The three fundamental pillars of the Guiding Principles on Business and Human Rights are protect, respect, and remedy. These pillars establish a comprehensive framework for governments and businesses to address and prevent human rights abuses within corporate operations.
Understanding the Three Pillars
The Guiding Principles on Business and Human Rights (UNGPs), unanimously endorsed by the UN Human Rights Council in 2011, provide a globally recognized standard for preventing and addressing the risk of adverse impacts on human rights linked to business activity. As highlighted in their structure, they contain three distinct chapters, or pillars, each defining concrete, actionable steps for governments and companies. These steps are designed to enable them to meet their respective duties and responsibilities to prevent human rights abuses in company operations and provide remedies if such abuses take place.
Here’s a breakdown of each pillar:
Pillar | Core Responsibility | Key Actors Involved |
---|---|---|
Protect | State duty to protect against human rights abuses by third parties, including businesses, through policy and regulation. | Governments |
Respect | Corporate responsibility to respect human rights, meaning businesses should avoid infringing on human rights. | Businesses (all sizes and sectors) |
Remedy | Greater access to effective remedies, judicial and non-judicial, for victims of business-related human rights abuses. | Both Governments and Businesses |
1. The State Duty to Protect
This pillar emphasizes that states have a primary duty to protect individuals against human rights abuses committed by third parties, including businesses. This duty requires governments to:
- Establish and enforce laws: Implement robust legal frameworks that require businesses to respect human rights.
- Regulate and oversee: Monitor and regulate business activities to ensure compliance with human rights standards.
- Investigate and sanction: Investigate allegations of human rights abuses by businesses and provide appropriate sanctions where violations occur.
- Ensure policy coherence: Align policies across different government departments (e.g., trade, investment, development) to ensure they do not undermine human rights.
Example: A government might implement legislation requiring companies operating within its borders to conduct human rights due diligence, or it might strengthen labor laws to protect workers' rights in supply chains.
2. The Corporate Responsibility to Respect
This pillar outlines the responsibility of businesses to respect human rights. This means that companies, regardless of their size, sector, or operating context, should:
- Avoid causing or contributing to adverse human rights impacts: Companies should not directly infringe upon human rights through their own operations.
- Address adverse human rights impacts where they are involved: Even if a company doesn't directly cause an impact but is linked to it through its operations, products, or services, it has a responsibility to mitigate or address that impact.
- Implement human rights due diligence: This is an ongoing process for companies to identify, prevent, mitigate, and account for how they address their actual and potential human rights impacts. Key steps include:
- Assessing impacts: Identifying actual and potential human rights impacts.
- Integrating findings: Integrating these findings into internal processes and operations.
- Tracking performance: Monitoring the effectiveness of responses.

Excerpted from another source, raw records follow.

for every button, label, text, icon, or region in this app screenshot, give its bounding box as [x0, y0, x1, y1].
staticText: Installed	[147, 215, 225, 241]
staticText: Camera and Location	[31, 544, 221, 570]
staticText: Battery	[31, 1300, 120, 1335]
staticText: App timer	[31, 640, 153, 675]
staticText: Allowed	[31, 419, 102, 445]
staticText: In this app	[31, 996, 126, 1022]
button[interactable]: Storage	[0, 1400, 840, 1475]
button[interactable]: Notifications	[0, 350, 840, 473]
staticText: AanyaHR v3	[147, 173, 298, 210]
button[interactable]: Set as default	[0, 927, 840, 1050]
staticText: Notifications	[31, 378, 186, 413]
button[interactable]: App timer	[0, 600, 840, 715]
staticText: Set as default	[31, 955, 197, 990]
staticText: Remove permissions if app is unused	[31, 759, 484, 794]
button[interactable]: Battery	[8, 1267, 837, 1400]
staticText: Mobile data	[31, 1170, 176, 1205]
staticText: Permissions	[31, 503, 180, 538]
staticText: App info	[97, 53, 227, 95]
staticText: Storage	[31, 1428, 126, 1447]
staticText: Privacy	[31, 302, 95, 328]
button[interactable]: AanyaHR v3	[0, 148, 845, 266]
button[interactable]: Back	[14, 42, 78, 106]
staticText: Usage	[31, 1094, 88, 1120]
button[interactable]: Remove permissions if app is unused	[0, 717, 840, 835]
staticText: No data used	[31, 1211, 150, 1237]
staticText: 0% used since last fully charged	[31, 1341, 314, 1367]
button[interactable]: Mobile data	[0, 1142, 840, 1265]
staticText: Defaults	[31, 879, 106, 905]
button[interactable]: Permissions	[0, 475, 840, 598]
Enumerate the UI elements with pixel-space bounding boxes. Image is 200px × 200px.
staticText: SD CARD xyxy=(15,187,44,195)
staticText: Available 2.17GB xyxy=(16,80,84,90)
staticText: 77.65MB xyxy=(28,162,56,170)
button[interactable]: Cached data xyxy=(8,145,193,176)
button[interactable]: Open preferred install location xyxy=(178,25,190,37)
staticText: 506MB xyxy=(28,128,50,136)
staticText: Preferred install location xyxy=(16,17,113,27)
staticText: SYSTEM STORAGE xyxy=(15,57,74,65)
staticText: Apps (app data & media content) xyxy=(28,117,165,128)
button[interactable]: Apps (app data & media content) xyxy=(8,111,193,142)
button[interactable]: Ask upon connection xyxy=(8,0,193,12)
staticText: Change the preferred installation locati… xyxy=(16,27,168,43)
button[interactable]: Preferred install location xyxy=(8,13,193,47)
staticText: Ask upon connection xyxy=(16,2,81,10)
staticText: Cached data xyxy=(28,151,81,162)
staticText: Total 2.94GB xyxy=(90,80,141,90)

- Communicating: Reporting on how impacts are addressed.
- Establish operational-level grievance mechanisms: Provide accessible and effective channels for individuals or communities to raise concerns about human rights impacts related to the company's activities.

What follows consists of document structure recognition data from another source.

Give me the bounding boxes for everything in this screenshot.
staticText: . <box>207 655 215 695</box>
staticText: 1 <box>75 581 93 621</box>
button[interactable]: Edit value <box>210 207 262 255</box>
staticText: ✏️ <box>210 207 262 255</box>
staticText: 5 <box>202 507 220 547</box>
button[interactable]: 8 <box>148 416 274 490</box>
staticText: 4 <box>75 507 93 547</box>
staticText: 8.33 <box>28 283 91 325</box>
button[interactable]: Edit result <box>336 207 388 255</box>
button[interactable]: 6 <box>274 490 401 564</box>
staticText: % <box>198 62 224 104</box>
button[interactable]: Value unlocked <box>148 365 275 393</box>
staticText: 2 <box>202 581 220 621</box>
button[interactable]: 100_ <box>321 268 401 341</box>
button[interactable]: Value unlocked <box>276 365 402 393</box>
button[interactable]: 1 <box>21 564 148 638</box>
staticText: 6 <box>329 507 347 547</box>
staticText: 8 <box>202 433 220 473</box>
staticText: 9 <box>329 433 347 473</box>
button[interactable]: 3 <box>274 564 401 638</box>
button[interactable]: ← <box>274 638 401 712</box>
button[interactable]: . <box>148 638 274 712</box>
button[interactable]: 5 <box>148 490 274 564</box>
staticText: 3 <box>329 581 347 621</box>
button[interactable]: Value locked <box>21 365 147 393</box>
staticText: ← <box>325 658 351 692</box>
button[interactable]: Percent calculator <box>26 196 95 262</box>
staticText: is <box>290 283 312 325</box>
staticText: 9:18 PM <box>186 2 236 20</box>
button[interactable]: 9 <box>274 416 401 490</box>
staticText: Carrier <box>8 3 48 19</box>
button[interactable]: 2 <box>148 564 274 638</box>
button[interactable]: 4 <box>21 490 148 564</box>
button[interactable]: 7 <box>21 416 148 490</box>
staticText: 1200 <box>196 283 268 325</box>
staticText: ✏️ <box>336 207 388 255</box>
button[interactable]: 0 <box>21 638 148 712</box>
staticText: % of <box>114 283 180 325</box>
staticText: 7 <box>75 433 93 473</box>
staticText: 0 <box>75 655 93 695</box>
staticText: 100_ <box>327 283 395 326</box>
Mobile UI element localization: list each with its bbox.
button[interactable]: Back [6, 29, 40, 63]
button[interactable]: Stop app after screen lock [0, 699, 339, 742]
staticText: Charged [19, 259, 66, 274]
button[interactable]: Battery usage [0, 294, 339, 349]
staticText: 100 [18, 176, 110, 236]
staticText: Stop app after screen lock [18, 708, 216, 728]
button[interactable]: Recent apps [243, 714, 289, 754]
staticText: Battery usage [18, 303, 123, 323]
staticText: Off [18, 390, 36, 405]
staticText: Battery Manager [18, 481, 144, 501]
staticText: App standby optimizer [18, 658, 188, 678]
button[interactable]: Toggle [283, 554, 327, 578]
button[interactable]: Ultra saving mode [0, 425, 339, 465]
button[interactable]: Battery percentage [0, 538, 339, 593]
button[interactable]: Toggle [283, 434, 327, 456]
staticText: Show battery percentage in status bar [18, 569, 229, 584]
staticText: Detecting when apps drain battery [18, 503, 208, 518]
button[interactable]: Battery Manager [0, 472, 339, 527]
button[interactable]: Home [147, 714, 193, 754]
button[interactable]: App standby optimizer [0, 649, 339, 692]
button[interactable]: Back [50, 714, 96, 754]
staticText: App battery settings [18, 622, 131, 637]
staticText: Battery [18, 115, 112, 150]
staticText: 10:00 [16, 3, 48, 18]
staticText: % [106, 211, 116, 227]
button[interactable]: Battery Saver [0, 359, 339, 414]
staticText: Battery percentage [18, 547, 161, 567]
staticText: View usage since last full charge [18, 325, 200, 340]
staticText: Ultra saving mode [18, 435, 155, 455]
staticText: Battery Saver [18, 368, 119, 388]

Example: A clothing brand conducting due diligence on its supply chain to ensure there is no forced labor or child labor involved in the production of its garments, and establishing a clear complaints mechanism for factory workers.
3. Access to Remedy
The third pillar emphasizes the need for greater access to effective remedies for victims of business-related human rights abuses. Both states and businesses have roles to play in ensuring that victims can seek redress:
- State-based judicial mechanisms: Governments should ensure that national courts provide effective avenues for individuals to seek justice for business-related human rights abuses.

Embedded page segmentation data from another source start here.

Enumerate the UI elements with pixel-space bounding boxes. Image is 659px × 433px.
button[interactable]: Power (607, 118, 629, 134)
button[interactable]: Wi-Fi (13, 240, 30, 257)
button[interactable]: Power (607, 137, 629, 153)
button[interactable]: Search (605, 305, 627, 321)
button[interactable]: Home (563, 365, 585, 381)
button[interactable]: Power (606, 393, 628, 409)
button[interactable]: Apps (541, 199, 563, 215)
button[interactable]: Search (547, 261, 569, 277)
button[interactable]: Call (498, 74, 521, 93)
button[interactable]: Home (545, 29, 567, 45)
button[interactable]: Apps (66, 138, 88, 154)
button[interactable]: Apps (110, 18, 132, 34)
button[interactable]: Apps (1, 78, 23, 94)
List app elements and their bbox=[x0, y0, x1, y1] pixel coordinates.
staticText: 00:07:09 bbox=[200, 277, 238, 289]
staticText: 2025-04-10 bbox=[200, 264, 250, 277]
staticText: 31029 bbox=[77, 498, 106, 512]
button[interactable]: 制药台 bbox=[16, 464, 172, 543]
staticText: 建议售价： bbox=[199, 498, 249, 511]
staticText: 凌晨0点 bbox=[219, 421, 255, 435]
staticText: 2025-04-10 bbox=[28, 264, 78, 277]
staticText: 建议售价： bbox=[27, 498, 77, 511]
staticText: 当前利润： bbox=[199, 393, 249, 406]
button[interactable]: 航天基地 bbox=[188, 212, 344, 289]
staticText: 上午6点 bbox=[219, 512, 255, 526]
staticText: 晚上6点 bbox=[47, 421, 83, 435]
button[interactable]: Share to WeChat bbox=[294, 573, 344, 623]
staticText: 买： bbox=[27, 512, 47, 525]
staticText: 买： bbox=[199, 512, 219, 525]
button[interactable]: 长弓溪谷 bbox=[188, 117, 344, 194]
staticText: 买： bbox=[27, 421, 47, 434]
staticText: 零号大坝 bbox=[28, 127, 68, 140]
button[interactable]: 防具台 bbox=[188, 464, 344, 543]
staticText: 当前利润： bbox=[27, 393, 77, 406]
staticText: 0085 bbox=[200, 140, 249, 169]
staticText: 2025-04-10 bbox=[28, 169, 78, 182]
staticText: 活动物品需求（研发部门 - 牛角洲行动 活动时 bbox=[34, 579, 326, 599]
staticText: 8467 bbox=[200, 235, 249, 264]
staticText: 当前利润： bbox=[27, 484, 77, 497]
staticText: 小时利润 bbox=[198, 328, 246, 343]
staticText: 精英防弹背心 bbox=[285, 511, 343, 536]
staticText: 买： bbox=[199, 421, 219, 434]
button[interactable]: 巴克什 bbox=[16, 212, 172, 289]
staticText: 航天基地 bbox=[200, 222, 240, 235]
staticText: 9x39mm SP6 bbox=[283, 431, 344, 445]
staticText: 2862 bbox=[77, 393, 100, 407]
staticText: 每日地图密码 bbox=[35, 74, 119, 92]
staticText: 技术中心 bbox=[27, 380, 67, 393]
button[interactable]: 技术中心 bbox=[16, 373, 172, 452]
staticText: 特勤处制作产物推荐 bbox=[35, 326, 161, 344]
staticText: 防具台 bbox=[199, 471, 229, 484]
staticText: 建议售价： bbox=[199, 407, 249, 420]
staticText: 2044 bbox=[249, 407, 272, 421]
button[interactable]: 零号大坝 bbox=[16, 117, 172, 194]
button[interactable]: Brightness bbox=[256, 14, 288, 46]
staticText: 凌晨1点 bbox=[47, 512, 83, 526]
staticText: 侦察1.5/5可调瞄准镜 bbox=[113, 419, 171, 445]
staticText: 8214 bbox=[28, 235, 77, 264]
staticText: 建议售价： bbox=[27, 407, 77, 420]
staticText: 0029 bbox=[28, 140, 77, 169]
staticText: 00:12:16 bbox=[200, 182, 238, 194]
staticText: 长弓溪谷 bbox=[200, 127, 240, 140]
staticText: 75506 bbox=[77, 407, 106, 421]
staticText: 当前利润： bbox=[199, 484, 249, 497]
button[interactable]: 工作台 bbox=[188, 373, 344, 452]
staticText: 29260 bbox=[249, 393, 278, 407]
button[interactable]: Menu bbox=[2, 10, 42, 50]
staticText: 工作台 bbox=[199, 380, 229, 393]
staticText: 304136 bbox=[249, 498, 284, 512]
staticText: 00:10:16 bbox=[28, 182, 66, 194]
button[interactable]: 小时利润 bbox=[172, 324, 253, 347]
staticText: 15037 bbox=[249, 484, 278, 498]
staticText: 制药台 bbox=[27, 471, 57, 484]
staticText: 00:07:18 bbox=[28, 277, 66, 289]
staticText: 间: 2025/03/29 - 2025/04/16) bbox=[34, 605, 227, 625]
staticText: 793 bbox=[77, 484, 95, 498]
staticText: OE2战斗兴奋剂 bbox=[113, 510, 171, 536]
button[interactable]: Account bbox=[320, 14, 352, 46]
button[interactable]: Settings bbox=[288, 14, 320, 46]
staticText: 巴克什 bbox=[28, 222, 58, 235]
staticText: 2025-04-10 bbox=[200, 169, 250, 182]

- State-based non-judicial mechanisms: Governments should also facilitate access to non-judicial grievance mechanisms, such as national human rights institutions or labor mediation services.
- Company-level grievance mechanisms: Businesses should establish and participate in effective operational-level grievance mechanisms for those who may be adversely impacted by their operations.
- Effectiveness criteria: Remedies, whether judicial or non-judicial, should be legitimate, accessible, predictable, equitable, transparent, rights-compatible, and a source of continuous learning.
Example: If a community's water source is polluted due to a mining operation, effective remedy would involve legal action through national courts (state-based) or a company-led grievance process that results in compensation, environmental cleanup, or changes in company practice.
These three pillars collectively form the foundation of the Guiding Principles, serving as a globally authoritative framework for preventing and addressing business-related human rights impacts.